We will try run lengths of 12 to 84 hours (3.5 days) with 12 hour increments. Again with 5 replications (this will introduce some noise) and 24 hour cooldown.

In [53]:
run_length = list(range(12,96,12))
results_3 = {}
for r in run_length:
    results_3[r] = pd.read_csv(f"../experiments/iteration/scen_4_{r}_hours_5_reps_24h_cooldown.csv", index_col=0)
    results_3[r].drop("VehicleID", axis="columns", inplace=True)

df3 = proces_results(results_3)
df3

Unnamed: 0,Average (min),Low bound (min),High bound (min),Interval range (min),Economic interval (%)
12,859.030599,851.201972,866.859225,15.657253,1.822665
24,937.314113,931.326449,943.301778,11.975329,1.277622
36,941.747066,936.844918,946.649215,9.804297,1.041075
48,1030.740568,1026.227075,1035.254061,9.026986,0.875777
60,991.87601,987.970952,995.781067,7.810115,0.787408
72,987.811795,984.160696,991.462893,7.302198,0.73923
84,1040.204411,1036.681689,1043.727132,7.045443,0.677313


From the results above, the confidence interval decreases as the run length increases.
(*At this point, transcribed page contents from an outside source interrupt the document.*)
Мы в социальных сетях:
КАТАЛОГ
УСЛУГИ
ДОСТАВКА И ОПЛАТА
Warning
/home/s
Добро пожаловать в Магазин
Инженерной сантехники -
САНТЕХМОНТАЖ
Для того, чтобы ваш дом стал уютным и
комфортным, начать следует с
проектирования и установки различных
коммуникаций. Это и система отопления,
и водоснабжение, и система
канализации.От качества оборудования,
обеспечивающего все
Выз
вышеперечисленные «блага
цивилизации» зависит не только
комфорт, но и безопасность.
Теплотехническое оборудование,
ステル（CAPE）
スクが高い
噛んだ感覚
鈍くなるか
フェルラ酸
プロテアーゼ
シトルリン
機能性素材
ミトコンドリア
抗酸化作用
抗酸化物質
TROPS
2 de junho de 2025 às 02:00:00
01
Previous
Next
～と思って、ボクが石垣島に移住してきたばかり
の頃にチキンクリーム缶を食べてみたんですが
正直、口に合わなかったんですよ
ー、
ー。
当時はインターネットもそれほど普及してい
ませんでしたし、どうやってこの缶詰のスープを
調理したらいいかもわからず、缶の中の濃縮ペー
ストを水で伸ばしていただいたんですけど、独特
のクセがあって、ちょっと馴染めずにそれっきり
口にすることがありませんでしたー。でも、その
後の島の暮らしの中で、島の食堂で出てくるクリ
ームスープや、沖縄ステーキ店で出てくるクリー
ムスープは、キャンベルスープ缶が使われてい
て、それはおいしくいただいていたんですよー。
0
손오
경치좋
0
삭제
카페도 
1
From 48 hours, the 95% confidence interval is smaller than one percent of the average, which we will accept as small enough for this research.

However, while the confidence interval for each set of runs decreases, the average travel time doesn't converge yet between experiments. For that we need more replications in each experiment.

### Replications


Because in each replication other bridges break, all replications will have different average travel times. Using only 5 replications leaves a lot of variability. Because of that, we will vary the number of replications from 5 to 25 in increments of 5.
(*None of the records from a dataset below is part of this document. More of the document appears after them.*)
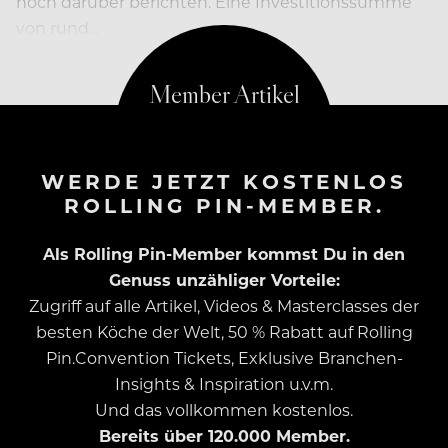
noch darüber berichten. Eine Investitionssumme
von rund…
WERDE JETZT KOSTENLOS
ROLLING PIN-MEMBER.
Als Rolling Pin-Member kommst Du in den
Genuss unzähliger Vorteile:
Zugriff auf alle Artikel, Videos & Masterclasses der
besten Köche der Welt, 50 % Rabatt auf Rolling
Pin.Convention Tickets, Exklusive Branchen-
Insights & Inspiration u.v.m.
Und das vollkommen kostenlos.
Bereits über 120.000 Member.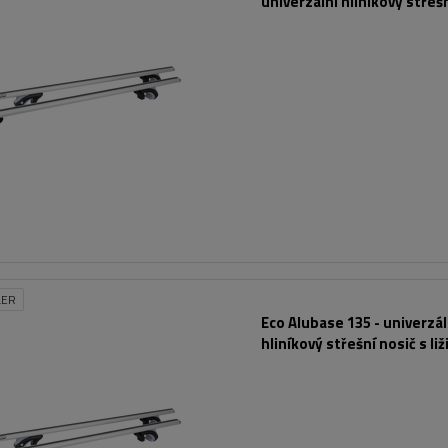
univerzální hliníkový střeš
podélníky
LER
Eco Alubase 135 - univerzál
hliníkový střešní nosič s liž
zámky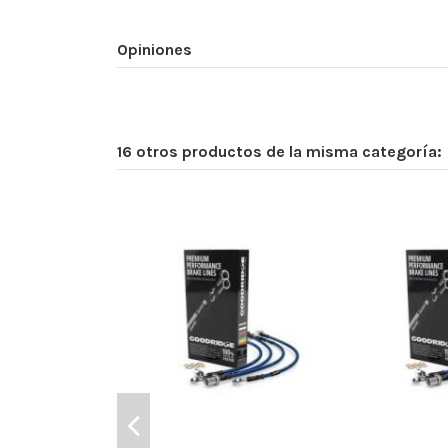
Opiniones
16 otros productos de la misma categoría: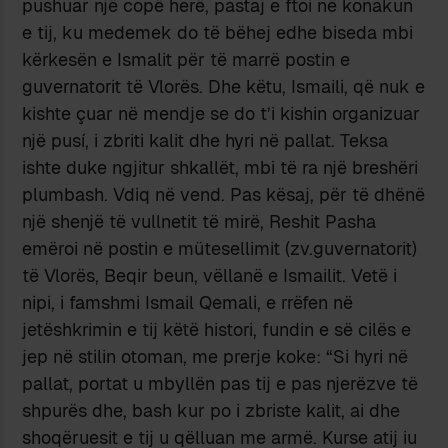
pushuar një copë herë, pastaj e ftoi në konakun
e tij, ku medemek do të bëhej edhe biseda mbi
kërkesën e Ismalit për të marrë postin e
guvernatorit të Vlorës. Dhe këtu, Ismaili, që nuk e
kishte çuar në mendje se do t’i kishin organizuar
një pusí, i zbriti kalit dhe hyri në pallat. Teksa
ishte duke ngjitur shkallët, mbi të ra një breshëri
plumbash. Vdiq në vend. Pas kësaj, për të dhënë
një shenjë të vullnetit të mirë, Reshit Pasha
emëroi në postin e mütesellimit (zv.guvernatorit)
të Vlorës, Beqir beun, vëllanë e Ismailit. Vetë i
nipi, i famshmi Ismail Qemali, e rrëfen në
jetëshkrimin e tij këtë histori, fundin e së cilës e
jep në stilin otoman, me prerje koke: “Si hyri në
pallat, portat u mbyllën pas tij e pas njerëzve të
shpurës dhe, bash kur po i zbriste kalit, ai dhe
shoqëruesit e tij u qëlluan me armë. Kurse atij iu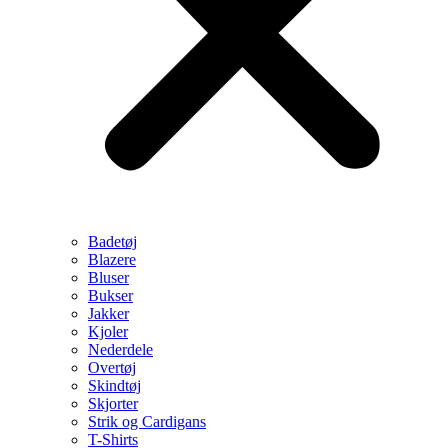
Badetøj
Blazere
Bluser
Bukser
Jakker
Kjoler
Nederdele
Overtøj
Skindtøj
Skjorter
Strik og Cardigans
T-Shirts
As determined above, we use a run length of 48 hours with 24 hour cooldown.

In [73]:
replications_suffix = ['', '_1', '_2', '_3', '_4']
results_4 = {}
for e, rs in enumerate(replications_suffix):
    df = pd.read_csv(f"../experiments/iteration/scen_4_48_hours_5_reps_24h_cooldown{rs}.csv", index_col=0)
    df.drop("VehicleID", axis="columns", inplace=True)
    if rs != '':
        r = (int(rs.replace('_', ''))+1)*5
        results_4[r] = pd.concat([results_4[r-5], df])
    else:
        results_4[5] = df
df4 = proces_results(results_4)
df4

Unnamed: 0,Average (min),Low bound (min),High bound (min),Interval range (min),Economic interval (%)
5,1030.740568,1026.227075,1035.254061,9.026986,0.875777
10,1002.225594,999.069477,1005.381711,6.312234,0.629822
15,992.153112,989.587302,994.718922,5.131621,0.517221
20,991.532514,989.306867,993.758162,4.451295,0.448931
25,996.268943,994.261127,998.276759,4.015632,0.403067


As can be seen, from 15 replications and upwards, the 95% confidence interval is around 0.5% of the average or lower.

Since replications can be run overnight, double the replications will be run for each scenario, 30 each.